**WHAT NEEDS TO BE DONE**
Transcribe the listing exactly, so that nothing but the pictures is missing.

**SUPPLIED ENTRIES**
■ ■ ■ ■ ■

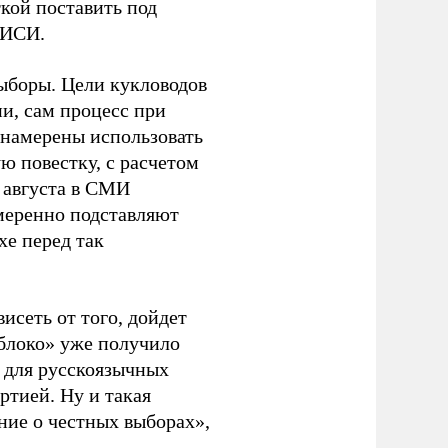
кой поставить под
ЭИСИ.
ыборы. Цели кукловодов
и, сам процесс при
 намерены использовать
ю повестку, с расчетом
 августа в СМИ
амеренно подставляют
хе перед так
висеть от того, дойдет
блоко» уже получило
а для русскоязычных
ртией. Ну и такая
ние о честных выборах»,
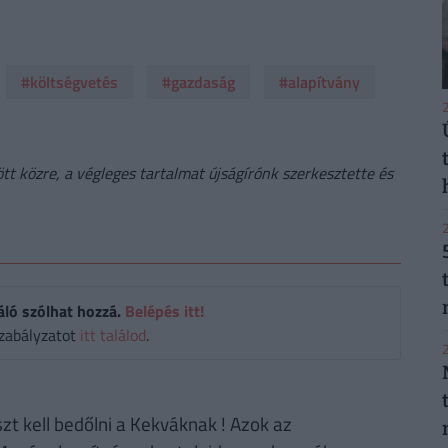
#költségvetés
#gazdaság
#alapítvány
2
t közre, a végleges tartalmat újságírónk szerkesztette és
2
áló szólhat hozzá.
Belépés itt!
zabályzatot
itt találod
.
2
 kell bedőlni a Kekváknak ! Azok az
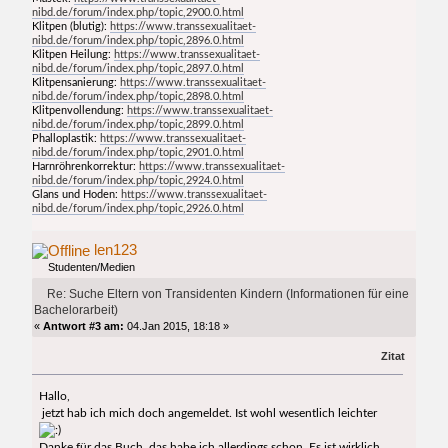
nibd.de/forum/index.php/topic,2900.0.html
Klitpen (blutig):
https://www.transsexualitaet-
nibd.de/forum/index.php/topic,2896.0.html
Klitpen Heilung:
https://www.transsexualitaet-
nibd.de/forum/index.php/topic,2897.0.html
Klitpensanierung:
https://www.transsexualitaet-
nibd.de/forum/index.php/topic,2898.0.html
Klitpenvollendung:
https://www.transsexualitaet-
nibd.de/forum/index.php/topic,2899.0.html
Phalloplastik:
https://www.transsexualitaet-
nibd.de/forum/index.php/topic,2901.0.html
Harnröhrenkorrektur:
https://www.transsexualitaet-
nibd.de/forum/index.php/topic,2924.0.html
Glans und Hoden:
https://www.transsexualitaet-
nibd.de/forum/index.php/topic,2926.0.html
len123
Studenten/Medien
Re: Suche Eltern von Transidenten Kindern (Informationen für eine
Bachelorarbeit)
«
Antwort #3 am:
04.Jan 2015, 18:18 »
Zitat
Hallo,
jetzt hab ich mich doch angemeldet. Ist wohl wesentlich leichter
Danke für das Buch, das habe ich allerdings schon. Es ist wirklich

■ ■ ■ ■ ■

**ANSWER SPACE**
кой поставить под
ЭИСИ.
ыборы. Цели кукловодов
и, сам процесс при
 намерены использовать
ю повестку, с расчетом
 августа в СМИ
амеренно подставляют
хе перед так
висеть от того, дойдет
блоко» уже получило
а для русскоязычных
ртией. Ну и такая
ние о честных выборах»,
#költségvetés
#gazdaság
#alapítvány
2
t közre, a végleges tartalmat újságírónk szerkesztette és
2
áló szólhat hozzá.
Belépés itt!
zabályzatot
itt találod
.
2
 kell bedőlni a Kekváknak ! Azok az
nibd.de/forum/index.php/topic,2900.0.html
Klitpen (blutig):
https://www.transsexualitaet-
nibd.de/forum/index.php/topic,2896.0.html
Klitpen Heilung:
https://www.transsexualitaet-
nibd.de/forum/index.php/topic,2897.0.html
Klitpensanierung:
https://www.transsexualitaet-
nibd.de/forum/index.php/topic,2898.0.html
Klitpenvollendung:
https://www.transsexualitaet-
nibd.de/forum/index.php/topic,2899.0.html
Phalloplastik:
https://www.transsexualitaet-
nibd.de/forum/index.php/topic,2901.0.html
Harnröhrenkorrektur:
https://www.transsexualitaet-
nibd.de/forum/index.php/topic,2924.0.html
Glans und Hoden:
https://www.transsexualitaet-
nibd.de/forum/index.php/topic,2926.0.html
len123
Studenten/Medien
Re: Suche Eltern von Transidenten Kindern (Informationen für eine
Bachelorarbeit)
«
Antwort #3 am:
04.Jan 2015, 18:18 »
Zitat
Hallo,
jetzt hab ich mich doch angemeldet. Ist wohl wesentlich leichter
Danke für das Buch, das habe ich allerdings schon. Es ist wirklich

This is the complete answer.